- [What you need to do]
Return the data that follows exactly as it appears. Pictures do not belong in the copy.

****************

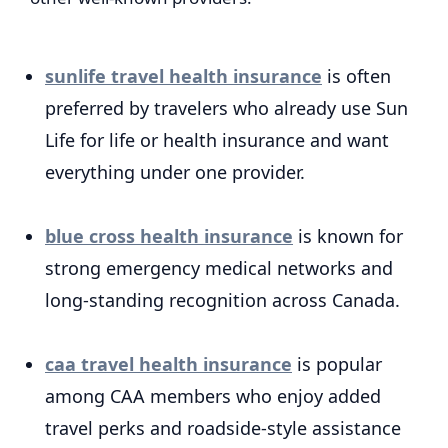
sunlife travel health insurance
is often
preferred by travelers who already use Sun
Life for life or health insurance and want
everything under one provider.
blue cross health insurance
is known for
strong emergency medical networks and
long-standing recognition across Canada.
caa travel health insurance
is popular
among CAA members who enjoy added
travel perks and roadside-style assistance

****************

- [Answer section]
sunlife travel health insurance
is often
preferred by travelers who already use Sun
Life for life or health insurance and want
everything under one provider.
blue cross health insurance
is known for
strong emergency medical networks and
long-standing recognition across Canada.
caa travel health insurance
is popular
among CAA members who enjoy added
travel perks and roadside-style assistance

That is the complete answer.